Si è aperto oggi al centro congressi di Istanbul, in Turchia, il 13mo summit dell’Organizzazione della Cooperazione islamica (Oic), in programma oggi e domani; il presidente turco Recep Tayyip Erdo─čan ha fatto gli onori di casa accogliendo capi di Stato e delegazioni dei vari Paesi. Particolare attenzione è stata riservata al re saudita Salman bin Abdul-Aziz Al Saud, che è stato accolto da Erdogan in aeroporto in violazione al protocollo, che vuole il leader turco accogliere i leader internazionali al palazzo presidenziale. 

Per la prima volta nella storia dell’organizzazione, il summit si tiene in Turchia. I leader islamici intendono rafforzare l’unione e la solidarietà fra i vari Paesi membri nella lotta al terrorismo, considerando questa come “l’ultima opportunità” contro la “territorializzazione” delle crisi. Per questo si attendono decisioni importanti contro i movimenti terroristi, all’interno dei quali vi è una equiparazione fra Daesh [acronimo arabo per lo Stato islamico] e il Partito dei lavoratori curdi Pkk. 

Il terrorismo è considerato la sfida numero uno da risolvere per il mondo musulmano, poiché colpisce civili innocenti e infligge danni irreparabili alla civiltà islamica, di cui distorce il passato e pregiudica il futuro. Da questo derivano anche sentimenti crescenti di islamofobia e discriminazione in Occidente e lascia i musulmani più vulnerabili. 

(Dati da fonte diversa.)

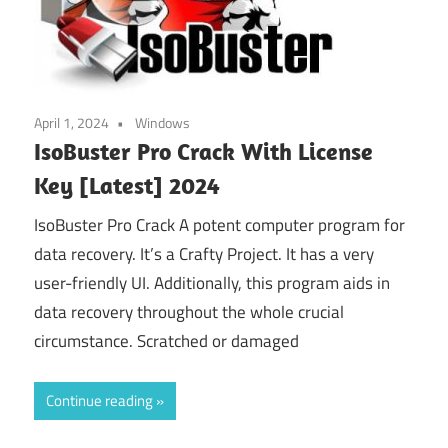
April 1, 2024
Windows
IsoBuster Pro Crack With License
Key [Latest] 2024
IsoBuster Pro Crack A potent computer program for
data recovery. It’s a Crafty Project. It has a very
user-friendly UI. Additionally, this program aids in
data recovery throughout the whole crucial
circumstance. Scratched or damaged
Continue reading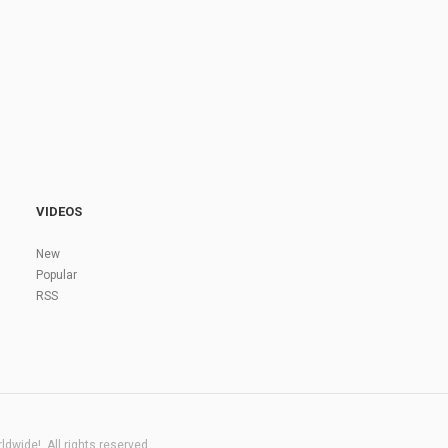
VIDEOS
New
Popular
RSS
dwide!. All rights reserved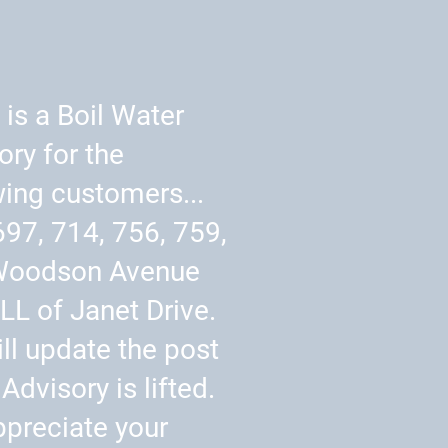
 is a Boil Water
ory for the
wing customers...
697, 714, 756, 759,
Woodson Avenue
LL of Janet Drive.
ll update the post
Advisory is lifted.
preciate your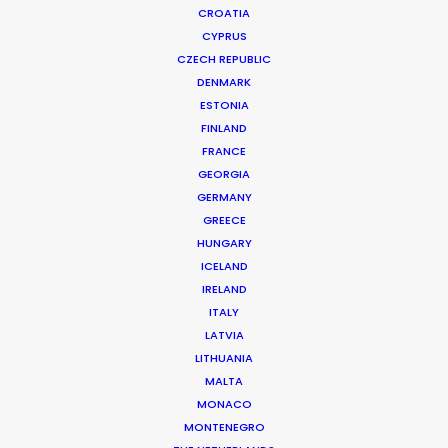
CROATIA
CYPRUS
CZECH REPUBLIC
DENMARK
ESTONIA
FINLAND
Production Service in
FRANCE
Greenland
GEORGIA
GERMANY
GREECE
HUNGARY
CONTACT THE TEAM
ICELAND
IRELAND
ITALY
LATVIA
LITHUANIA
MALTA
MONACO
MONTENEGRO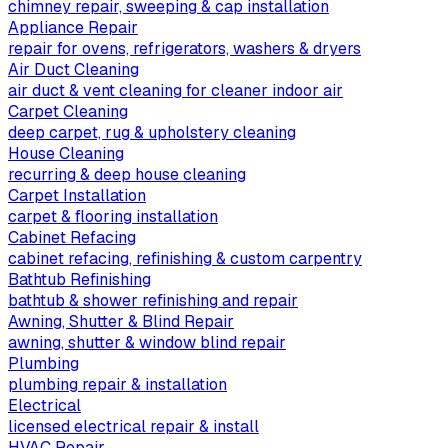
chimney repair, sweeping & cap installation
Appliance Repair
repair for ovens, refrigerators, washers & dryers
Air Duct Cleaning
air duct & vent cleaning for cleaner indoor air
Carpet Cleaning
deep carpet, rug & upholstery cleaning
House Cleaning
recurring & deep house cleaning
Carpet Installation
carpet & flooring installation
Cabinet Refacing
cabinet refacing, refinishing & custom carpentry
Bathtub Refinishing
bathtub & shower refinishing and repair
Awning, Shutter & Blind Repair
awning, shutter & window blind repair
Plumbing
plumbing repair & installation
Electrical
licensed electrical repair & install
HVAC Repair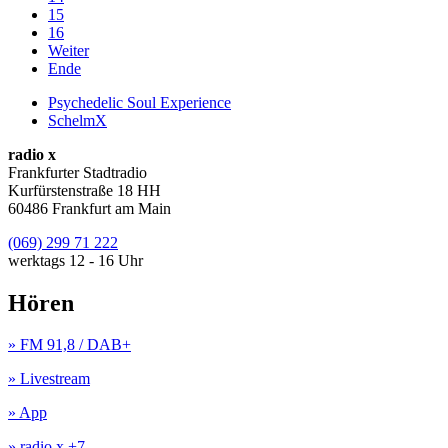
15
16
Weiter
Ende
Psychedelic Soul Experience
SchelmX
radio x
Frankfurter Stadtradio
Kurfürstenstraße 18 HH
60486 Frankfurt am Main
(069) 299 71 222
werktags 12 - 16 Uhr
Hören
» FM 91,8 / DAB+
» Livestream
» App
» radio x +7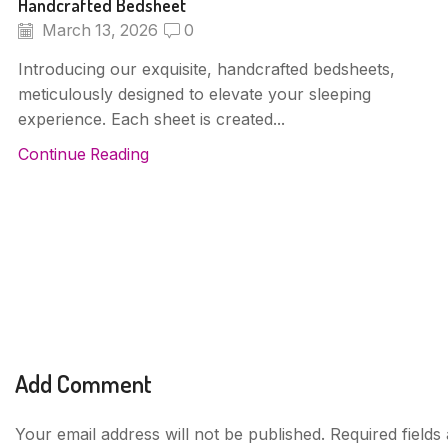
Handcrafted Bedsheet
March 13, 2026
0
Introducing our exquisite, handcrafted bedsheets,
meticulously designed to elevate your sleeping
experience. Each sheet is created...
Continue Reading
Add Comment
Your email address will not be published. Required field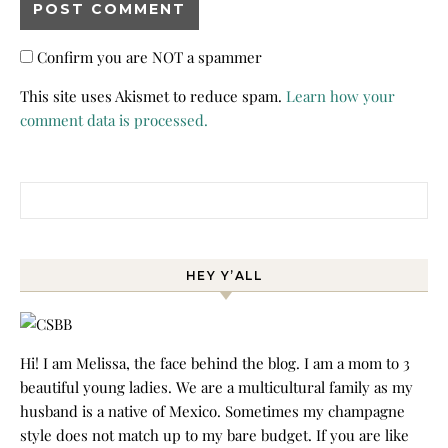
Confirm you are NOT a spammer
This site uses Akismet to reduce spam.
Learn how your
comment data is processed.
Search for:
HEY Y’ALL
Hi! I am Melissa, the face behind the blog. I am a mom to 3
beautiful young ladies. We are a multicultural family as my
husband is a native of Mexico. Sometimes my champagne
style does not match up to my bare budget. If you are like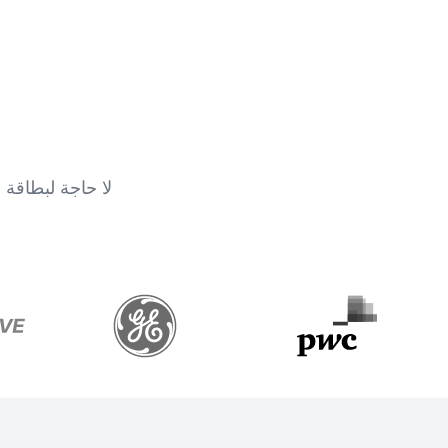
جة لبطاقة ائتمان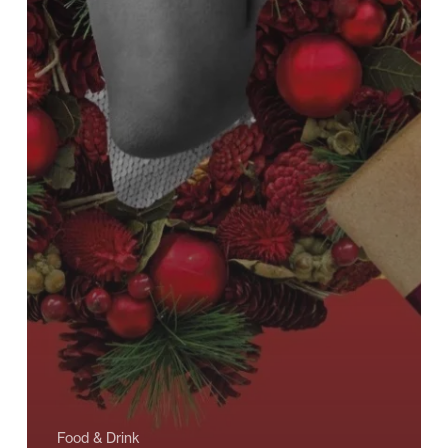
Food & Drink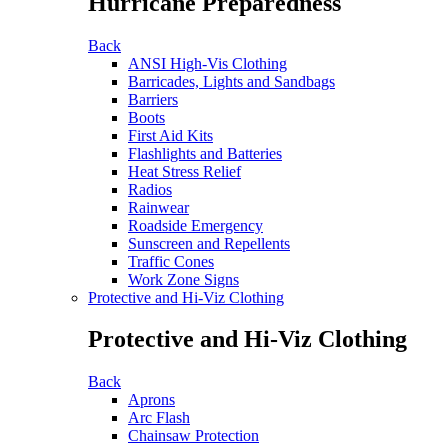
Hurricane Preparedness
Back
ANSI High-Vis Clothing
Barricades, Lights and Sandbags
Barriers
Boots
First Aid Kits
Flashlights and Batteries
Heat Stress Relief
Radios
Rainwear
Roadside Emergency
Sunscreen and Repellents
Traffic Cones
Work Zone Signs
Protective and Hi-Viz Clothing
Protective and Hi-Viz Clothing
Back
Aprons
Arc Flash
Chainsaw Protection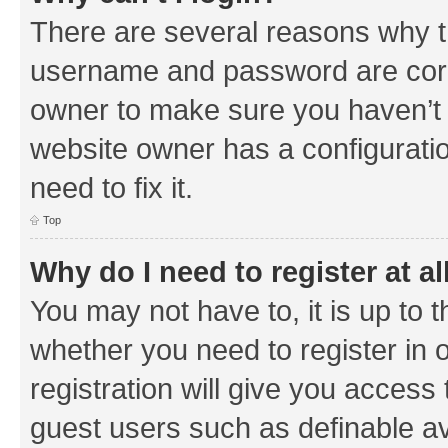
There are several reasons why th
username and password are corre
owner to make sure you haven’t b
website owner has a configuratio
need to fix it.
Top
Why do I need to register at al
You may not have to, it is up to 
whether you need to register in
registration will give you access 
guest users such as definable a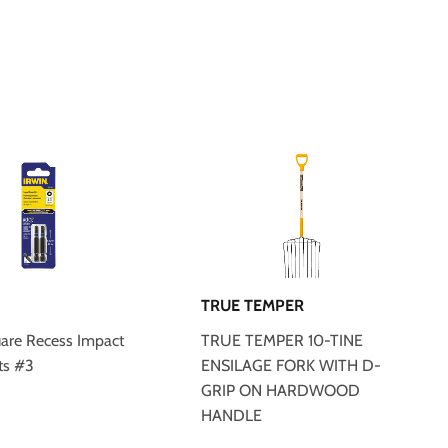
TRUE TEMPER
uare Recess Impact
TRUE TEMPER 10-TINE
ts #3
ENSILAGE FORK WITH D-
GRIP ON HARDWOOD
HANDLE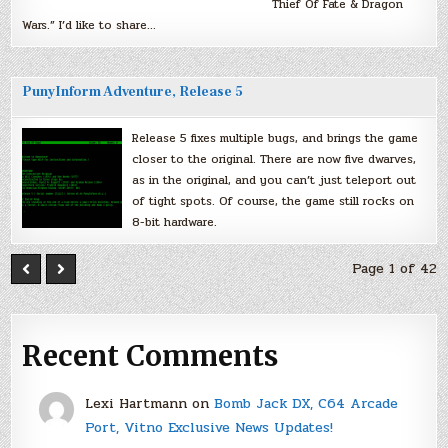
Thief Of Fate & Dragon
Wars.” I’d like to share…
PunyInform Adventure, Release 5
Release 5 fixes multiple bugs, and brings the game
closer to the original. There are now five dwarves,
as in the original, and you can’t just teleport out
of tight spots. Of course, the game still rocks on
8-bit hardware.
Page 1 of 42
Recent Comments
Lexi Hartmann
on
Bomb Jack DX, C64 Arcade
Port, Vitno Exclusive News Updates!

A questo si aggiungono le tensioni fra Iran e Arabia Saudita, la guerra in Siria con i colloqui di pace in corso a Ginevra (Svizzera) sotto l’egida Onu e le relazioni (difficili ad oggi) fra i padroni di casa della Turchia e l’Egitto. I colloqui di alto livello dovrebbero inoltre approfondire una possibile soluzione al conflitto in Yemen, insieme all’annosa questione palestinese (allo studio una conferenza internazionale di pace), l’Iraq e l’Azerbaijan. 

Altra questione irrisolta le divisioni confessionali all’interno del mondo islamico, creando opportunità e occasioni perché sunniti e sciiti diano vita a soluzioni comuni ai problemi, partendo dal presupposto che tutti i musulmani sono in egual modo importanti. 

Fondata il 25 settembre 1969, l’Oic è una organizzazione internazionale con una delegazione permanente presso le Nazioni Unite. Dall’ottobre 1975 essa gode dello status di osservatore all’Assemblea generale Onu. Essa rappresenta 57 nazioni di Europa, Medio oriente, America del Sud, Africa, Asia centrale e Subcontinente indiano. Fra le finalità la salvaguardia degli interessi e lo sviluppo delle popolazioni musulmane nel mondo.